* Aim of the exercise:
Exact copies of the line with "nữa những nụ cười, mời cả nhà ủng hộ" and of all lines after it through the end of the entries are required, and no other lines.

##### Task material #####

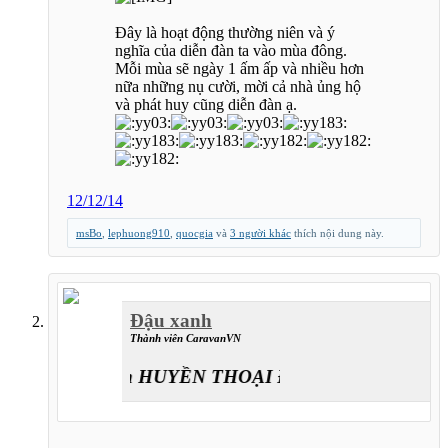
Đây là hoạt động thường niên và ý
nghĩa của diễn đàn ta vào mùa đông.
Mỗi mùa sẽ ngày 1 ấm ấp và nhiều hơn
nữa những nụ cười, mời cả nhà ủng hộ
và phát huy cũng diễn đàn ạ.
12/12/14
msBo
,
lephuong910
,
quocgia
và
3 người khác
thích nội dung này.
Đậu xanh
Thành viên CaravanVN
Caravan HUYỀN THOẠI ĐƯỜNG LÊN ĐỈNH T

#####

* Task response:
nữa những nụ cười, mời cả nhà ủng hộ
và phát huy cũng diễn đàn ạ.
12/12/14
msBo
,
lephuong910
,
quocgia
và
3 người khác
thích nội dung này.
Đậu xanh
Thành viên CaravanVN
Caravan HUYỀN THOẠI ĐƯỜNG LÊN ĐỈNH T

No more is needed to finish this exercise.